— Я и не думаю. След ведь никогда не заживёт.
— Ты подозрительно сильно осведомлена.
— И снова этот умоляющий тон.
— В каком смысле?
— Да брось, Картер. Ты уже думаешь, что я выяснила всё это, потому что мне всё-таки не плевать, но с ним это никак не связано.
— Так ты просто ищешь варианты, как бы тебе выбраться из всего этого максимально безболезненно?
— Так и есть.
— Ну кто знает, может, тебе и повезёт. Даже без хирургического вмешательства. А сейчас мне нужно ответить, — я извлекаю сотовый из заднего кармана штанов и, увидев имя, понимаю, что для этого разговора лучше выбрать другую комнату и вообще подняться наверх. Наверняка он будет слишком личным и громким, и вести его в присутствии Оливии я просто не смогу.
— Нет, не нужно. Вдруг это…
— Это просто мама. Я отлучусь ненадолго.
— Только не говори мне, что до сегодняшнего дня они ничего не знали.
— Да, я трус. Но давай ты выскажешь мне всё, что думаешь по этому поводу, чуть позже, ладно?
***
— Он твой?
— Я думаю, что да.
— Если она тебе изменила, как ты можешь быть уверен?
— О Боже, мама, всё было не так, — сидя в изножье кровати и слыша невольное возмущение в своём голосе, отвечаю я, нервно сжимая переносицу пальцами левой руки, но оставляя её в покое буквально через мгновение. — Это не то, что я имел в виду, — я обмолвился, что меня предали, и только, и наотрез отказался уточнять что-либо конкретное, и, исходя из этого, в возникших догадках есть напрямую лишь моя вина, но всё-таки я и подумать не мог, что родители придут именно к выводу о неверности. Насколько же сильно надо не то что не полюбить, а даже просто так и не принять человека, чтобы впоследствии это стало первой причиной, пришедшей в голову, как той, что объясняет его развод с твоим сыном?

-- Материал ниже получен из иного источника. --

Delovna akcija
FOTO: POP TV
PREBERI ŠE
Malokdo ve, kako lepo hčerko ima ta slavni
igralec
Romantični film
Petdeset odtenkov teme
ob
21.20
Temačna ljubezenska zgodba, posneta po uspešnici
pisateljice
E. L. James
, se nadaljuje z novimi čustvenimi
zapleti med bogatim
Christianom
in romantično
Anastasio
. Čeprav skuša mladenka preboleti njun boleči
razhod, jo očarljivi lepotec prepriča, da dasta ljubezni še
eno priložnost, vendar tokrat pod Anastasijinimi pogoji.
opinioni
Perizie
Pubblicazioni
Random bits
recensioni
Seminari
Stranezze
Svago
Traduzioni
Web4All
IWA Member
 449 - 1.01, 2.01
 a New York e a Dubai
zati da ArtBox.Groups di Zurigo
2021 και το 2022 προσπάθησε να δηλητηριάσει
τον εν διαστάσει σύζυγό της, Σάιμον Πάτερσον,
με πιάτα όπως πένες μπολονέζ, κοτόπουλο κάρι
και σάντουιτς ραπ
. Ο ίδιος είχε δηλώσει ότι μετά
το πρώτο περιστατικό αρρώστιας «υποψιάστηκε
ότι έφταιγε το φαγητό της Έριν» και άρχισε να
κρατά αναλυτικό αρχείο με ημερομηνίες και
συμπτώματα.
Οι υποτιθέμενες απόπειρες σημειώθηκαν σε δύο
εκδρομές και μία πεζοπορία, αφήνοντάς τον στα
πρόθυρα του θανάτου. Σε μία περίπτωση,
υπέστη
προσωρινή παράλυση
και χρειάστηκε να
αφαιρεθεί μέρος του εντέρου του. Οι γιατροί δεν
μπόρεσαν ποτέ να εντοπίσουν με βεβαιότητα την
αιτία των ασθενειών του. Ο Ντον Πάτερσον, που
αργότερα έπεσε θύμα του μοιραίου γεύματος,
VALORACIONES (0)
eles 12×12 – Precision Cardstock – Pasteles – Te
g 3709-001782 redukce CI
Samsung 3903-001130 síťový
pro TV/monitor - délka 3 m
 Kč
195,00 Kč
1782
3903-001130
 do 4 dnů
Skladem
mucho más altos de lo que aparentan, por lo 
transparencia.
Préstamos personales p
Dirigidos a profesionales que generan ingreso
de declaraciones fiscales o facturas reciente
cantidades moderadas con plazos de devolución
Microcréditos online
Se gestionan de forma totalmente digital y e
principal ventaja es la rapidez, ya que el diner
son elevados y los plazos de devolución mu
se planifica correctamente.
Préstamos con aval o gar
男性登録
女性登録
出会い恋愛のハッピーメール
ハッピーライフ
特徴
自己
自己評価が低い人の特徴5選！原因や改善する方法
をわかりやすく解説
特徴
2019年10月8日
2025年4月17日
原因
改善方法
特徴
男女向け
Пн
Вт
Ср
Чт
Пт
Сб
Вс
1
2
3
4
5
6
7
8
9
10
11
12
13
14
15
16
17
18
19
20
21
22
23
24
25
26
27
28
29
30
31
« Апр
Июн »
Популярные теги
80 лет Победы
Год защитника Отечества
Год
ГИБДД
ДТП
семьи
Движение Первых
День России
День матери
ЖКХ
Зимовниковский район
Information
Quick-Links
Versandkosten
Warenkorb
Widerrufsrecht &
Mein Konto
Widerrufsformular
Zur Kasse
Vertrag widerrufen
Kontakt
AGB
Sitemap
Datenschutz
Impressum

— А что ты имел в виду? Извини, что я вынуждена строить домыслы, потому что мой уже взрослый мальчик не пожелал рассказать всё, как есть, и в результате мы до сих пор находимся в неведении.
— Это неважно.
— Нет, это важно, потому что я хочу знать, что ты собираешься ей простить.
— Да ничего я не собираюсь ей прощать, — и вообще в этом нет нужды, раз уж она не намерена оставаться в моей жизни после рождения ребёнка и напишет добровольный отказ, но матери я ни о чём из этого не сообщаю. Вот когда это свершится, тогда и поговорим, сможет ли она помогать мне с ребёнком хотя бы до тех пор, пока не закончится сезон. После я, наверное, и сам справлюсь. А пока нечего бежать впереди паровоза.
— То есть вы не вместе?
— Нет. И не будем. Нас связывает лишь ребенок, и не более того, — вроде звучит убедительно и твёрдо, вот только верю ли в это я сам?
— Ну, это… — только, пожалуйста, не говори мне, что это хорошо, потому что я любил эту женщину и собирался прожить с ней до глубокой старости, и ожидал большего, гораздо большего, чем сейчас имею. — Как бы там ни было, я думаю, что нам всем всё равно следует как-нибудь встретиться и обсудить, что делать дальше. В том смысле, как вы оба видите ситуацию после родов, и будет ли этот ребёнок вообще воспитываться совместно, — нет, не будет, потому что его мать его не хочет и будет только рада избавиться от обузы, которая уже сейчас ей наверняка лишь в тягость. — И хочешь ли ты, чтобы я начала покупать вещи.
— Нет, не хочу. Точнее не сейчас. Может быть, позже.
— Я поняла, Дерек. Но ты его хочешь, так ведь?
— А ты хочешь, чтобы я его хотел? — вопросом на вопрос отвечаю я, потому что их отношения всегда были далеки от идеального взаимодействия. Может, всё это ей поперёк горла. Вот такое вот возвращение бывшей невестки, подразумевающее, что теперь мы все будем связаны посильнее, чем узами брака. Даже если она не станет исполнять материнские обязанности.
— Мы с папой лишь хотим, чтобы ты был счастлив, — ну я это уже слышал, и не раз, здесь нет ничего нового, и, наскоро попрощавшись, я завершаю становящийся всё более расстраивающим разговор и спускаюсь вниз, где Оливия уже сидит на диване с поджатыми ногами, и присоединяюсь к ней в гостиной.
— Ты как, жив?
— Более чем. А в честь чего такие странные вопросы?
— Просто я знаю, какой властной может быть твоя мама.
— На работе да, но не дома и не с членами семьи, — в отрицании качаю головой я, вытягивая руку вдоль спинки дивана и внутренне отказываясь принимать прозвучавшие слова близко к сердцу. Занимая руководящую должность в управлении аукциона, в профессии моя мать, и правда, непререкаема и в некотором роде авторитарна, но так всё обстоит лишь по отношению к подчинённым, а никак не в случае с мужем или детьми.